A qualified “distribution” — which is another way of saying withdrawal — from a Roth IRA must meet at least one of the following criteria. It should be:
- Taken on or after you reach age 59½
- Made to your beneficiary or estate after you die
- Made to you after you become disabled (within the IRS definition)
- Used to pay for specific first-time homebuyer expenses
In addition, the account holder must have made the initial contribution to the fund at least five tax years — not calendar years — before the distribution.
Unless both sets of rules are met, the distribution will not become qualified, and the earnings will be subject to tax, and perhaps penalties.
The early withdrawal penalty doesn’t apply to your IRA contributions (the money you put into the account) — just earnings (the amount the account grows, on top of your contributions). You can withdraw your contributions without penalty at any time.
Exemptions from early-withdrawal penalties
Early withdrawals — those that don’t meet age or the five-tax-year holding period requirements — are considered nonqualified and are subject to taxes on earnings and possible penalties, but there are exceptions.
For example, withdrawals that don’t meet holding period requirements, but otherwise would be considered qualified distributions — that is, they occur once the owner is 59½, after he or she has died or become disabled, or fund a first-time home purchase — aren’t penalized or taxed.
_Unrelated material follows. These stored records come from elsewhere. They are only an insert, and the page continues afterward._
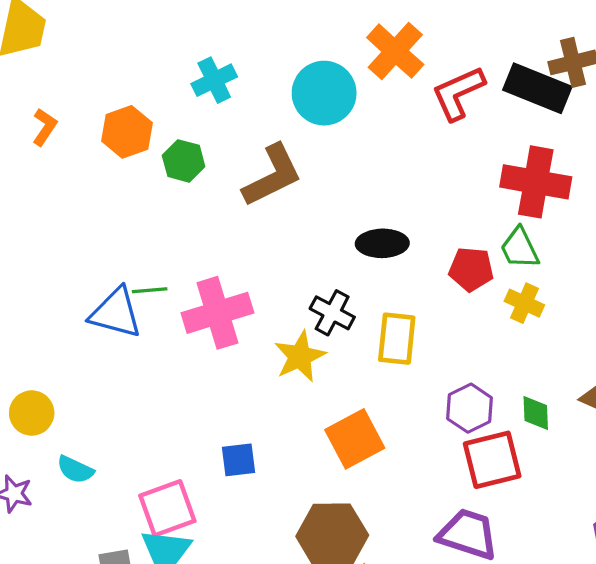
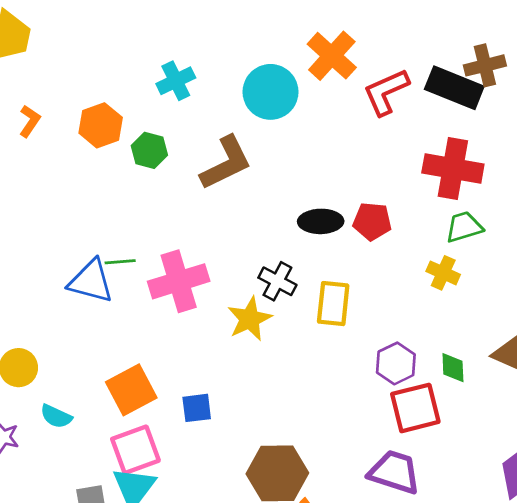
green trapezoid: (520, 248) -> (464, 227), moved, turned 99
red pentagon: (471, 269) -> (372, 221), moved
orange square: (355, 439) -> (131, 390), moved

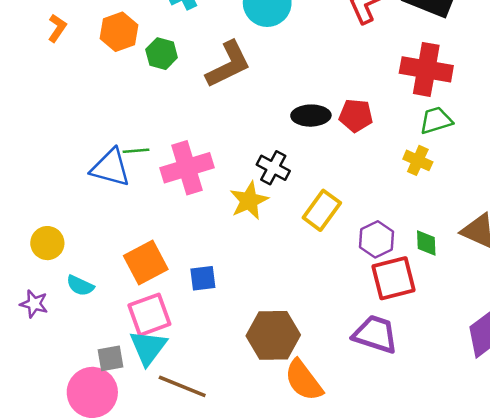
yellow rectangle: (333, 304) -> (322, 210), moved, turned 30

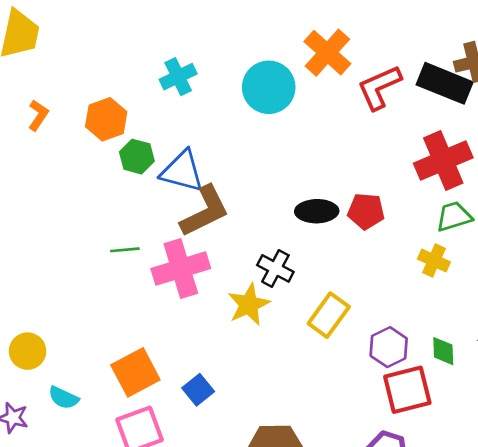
green hexagon: (162, 54) -> (137, 157), moved
brown L-shape: (228, 65) -> (205, 211), moved
red cross: (426, 69) -> (443, 161), turned -33
blue triangle: (111, 168) -> (182, 171), moved
blue square: (203, 278) -> (198, 390), turned -32

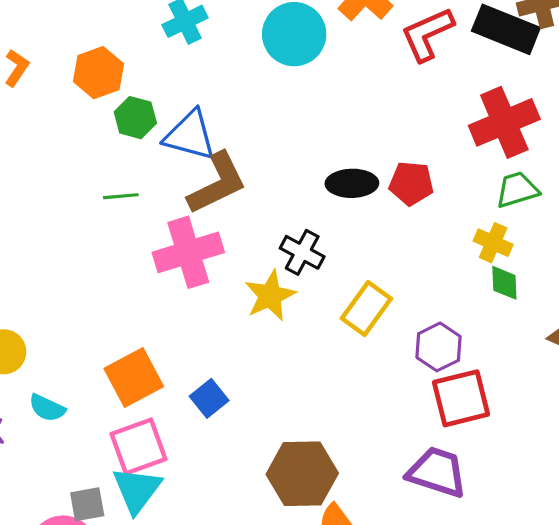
green line: (125, 250) -> (121, 196), moved
green diamond: (443, 351) -> (504, 283), moved

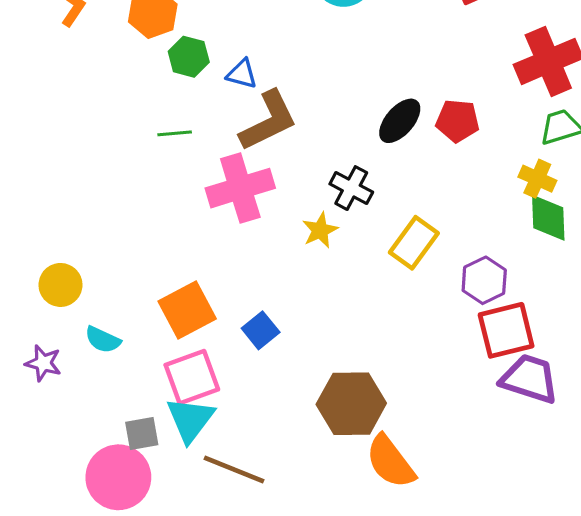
blue triangle: (190, 135) -> (242, 74), size x0.6
black ellipse: (352, 183) -> (400, 121), turned -48
green diamond: (504, 283) -> (548, 218), size x1.4
yellow star: (270, 296) -> (320, 230), size x0.7
purple trapezoid: (437, 472) -> (530, 379), moved

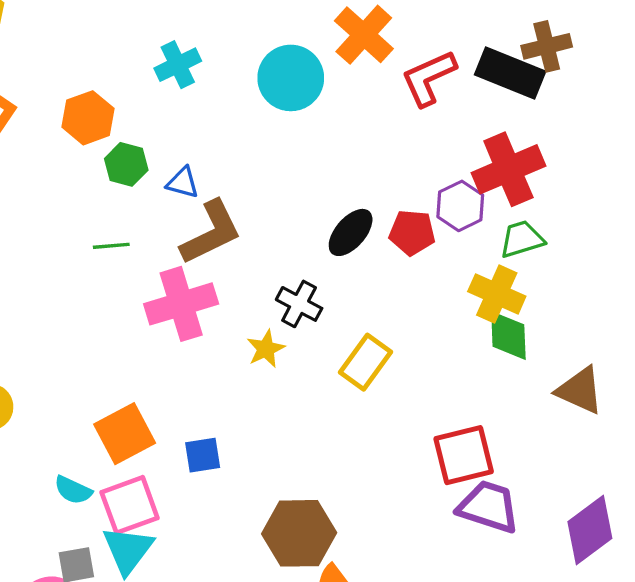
yellow cross: (537, 179) -> (497, 294), size x1.4
purple hexagon: (484, 280) -> (460, 206), moved
blue square: (261, 330) -> (203, 455), turned 30
cyan semicircle: (103, 340) -> (73, 490), moved

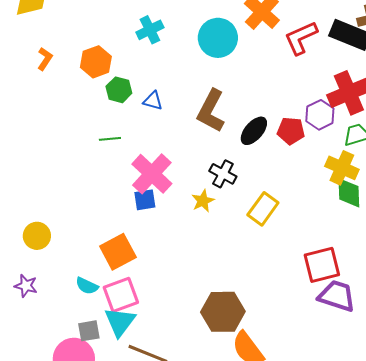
brown L-shape: (211, 232) -> (211, 111), moved, turned 144
pink cross: (181, 304) -> (152, 174), turned -30
blue square: (203, 455) -> (145, 200), moved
Early withdrawals that meet one of the following criteria are also exempt from taxes and penalties. These include withdrawals that:
- Are a series of “substantially equal periodic payments” made over the life expectancy of the IRA owner
- Pay for unreimbursed medical expenses that exceed 7½% of your Adjusted Gross Income (AGI)
- Pay medical insurance premiums after the IRA owner has received unemployment compensation for more than 12 weeks
- Pay qualified higher education expenses for the IRA owner and/or eligible family members
- Pay back taxes because of an IRS levy placed against the IRA
Withdrawal rules in the real world
Here’s an example that will illustrate how early Roth IRA distributions work:
Let’s say John opened a Roth IRA and contributed $3,000 to it in the tax year 2010, when he was 24. Now it’s January 2016, and he wants to withdraw his entire account balance, $5,500. It’s made up of the $3,000 initial contribution and $2,500 in earnings.
John can withdraw the money, but his reasons for withdrawing it will determine whether he pays taxes or penalties.
If John wanted the $5,500 for a down payment on a new car, it would not be qualified distribution, even though he’d have met the five-year requirement. Therefore, he’d be subject to income taxes and a 10% early withdrawal penalty on the $2,500 in earnings.
It’s important to note that John could take $3,000 — his actual contribution — out of his Roth IRA without taxes or penalties.
But if John were withdrawing the $5,500 to purchase his first home, he wouldn’t be subject to any taxes or penalties on either his contributions or earnings, because first-time home purchases are exempt from early withdrawal penalties or taxes. Visit the IRS site for further insights into the details of qualified distributions from a Roth IRA.
Roth IRAs offer flexible withdrawals, which is generally most attractive to young adults whose financial needs can change very quickly. However, making unqualified distributions can be costly. If you’re hoping to take earnings out of your Roth IRA, have a quick talk with a financial professional to ensure you fully understand your options.